In eastern Europe, the Kazan school was more influential. Baudouin and Kruszewski influenced a generation of linguists within Kazan, including Vasily Bogoroditsky, who succeeded Kruszewski as the Chair of Indo-European at Kazan after his death. Other notable students of the Kazan school include the Indo-Europeanist Sergey Bulich, the Slavicist Alexander Ivanovich Alexandrov, and the Turkologist Wilhelm Radloff. The linguistic tradition of the Kazan school at the University of Kazan has continued up to the present day. Outside of Kazan, The Kazan school has also influenced the Russian linguists Roman Jakobson and Nikolai Trubetzkoy, who eventually formed the Prague linguistic circle, and the Polish Indo-Europeanist Jerzy Kuryłowicz.
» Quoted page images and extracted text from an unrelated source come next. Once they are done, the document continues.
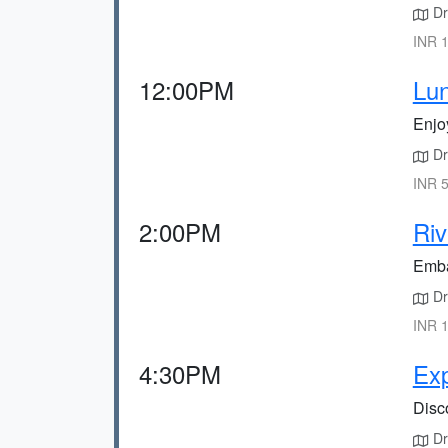
Dr
INR 1
12:00PM
Lun
Enjoy
Dr
INR 5
2:00PM
Riv
Embar
Dri
INR 1
4:30PM
Exp
Disco
Dri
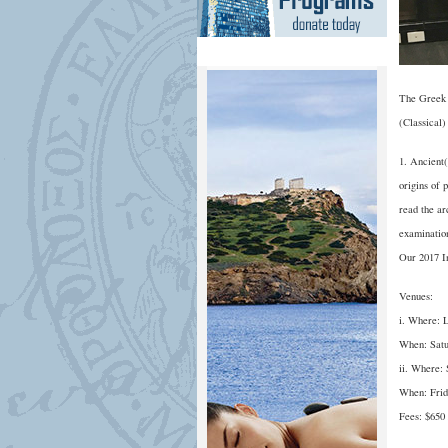
The Greek 
(Classical)
1. Ancient(
origins of 
read the ar
examination
Our 2017 In
Venues:
i. Where: 
When: Satu
ii. Where:
When: Frid
Fees: $650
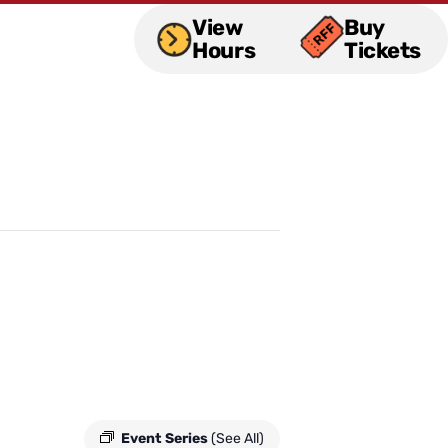
View
Buy
Hours
Tickets
Event Series
(See All)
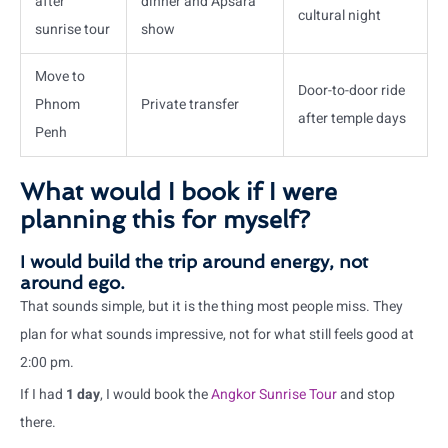
after
dinner and Apsara
cultural night
sunrise tour
show
Move to
Door-to-door ride
Phnom
Private transfer
after temple days
Penh
What would I book if I were
planning this for myself?
I would build the trip around energy, not
around ego.
That sounds simple, but it is the thing most people miss. They
plan for what sounds impressive, not for what still feels good at
2:00 pm.
If I had
1 day
, I would book the
Angkor Sunrise Tour
and stop
there.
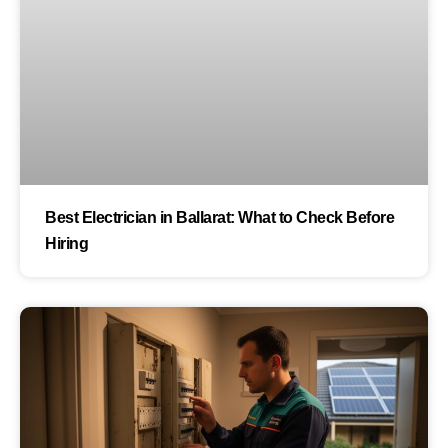
Best Electrician in Ballarat: What to Check Before
Hiring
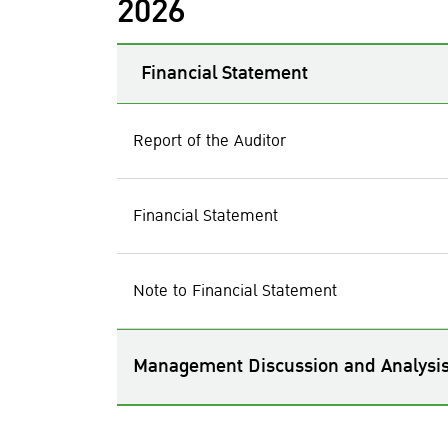
2026
Financial Statement
Report of the Auditor
Financial Statement
Note to Financial Statement
Management Discussion and Analysi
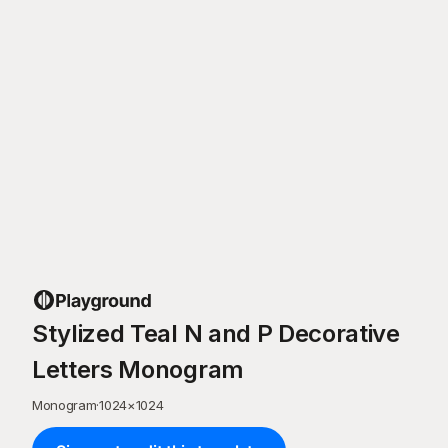
Stylized Teal N and P Decorative
Letters Monogram
Monogram
·
1024
×
1024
In a 1972 paper, historian of linguistics E. F. K. Koerner called the marginalization of Baudouin in Western works of linguistic historiography a "deplorable state of affairs", citing that only one other English language work on Baudouin had been published up to that point. On the other hand, eastern European works on the history of linguistics dedicated entire chapters to Baudouin's work, equalling that of Saussure or the American linguist Leonard Bloomfield. According to linguist Stephen R. Anderson, the treatment of alternations in Kazan school phonology parallels the focus on phonological rules in generative phonology in contemporary linguistic theory, adding that their insights "are arguably more profound than many opinions underlying discussion of the same issues today".